All of the data below is to be repeated exactly, except for the pictures.

Records:

====================

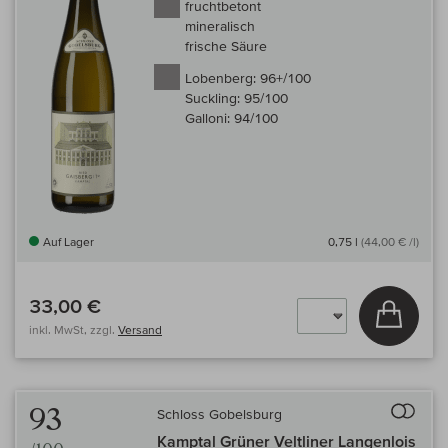
fruchtbetont
mineralisch
frische Säure
Lobenberg:
96+/100
Suckling:
95/100
Galloni:
94/100
Auf Lager
0,75 l
(44,00 € /l)
33,00 €
In den
inkl. MwSt, zzgl.
Versand
Auf 
93
Schloss Gobelsburg
Kamptal Grüner Veltliner Langenlois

====================

Written answer:
fruchtbetont
mineralisch
frische Säure
Lobenberg:
96+/100
Suckling:
95/100
Galloni:
94/100
Auf Lager
0,75 l
(44,00 € /l)
33,00 €
In den
inkl. MwSt, zzgl.
Versand
Auf 
93
Schloss Gobelsburg
Kamptal Grüner Veltliner Langenlois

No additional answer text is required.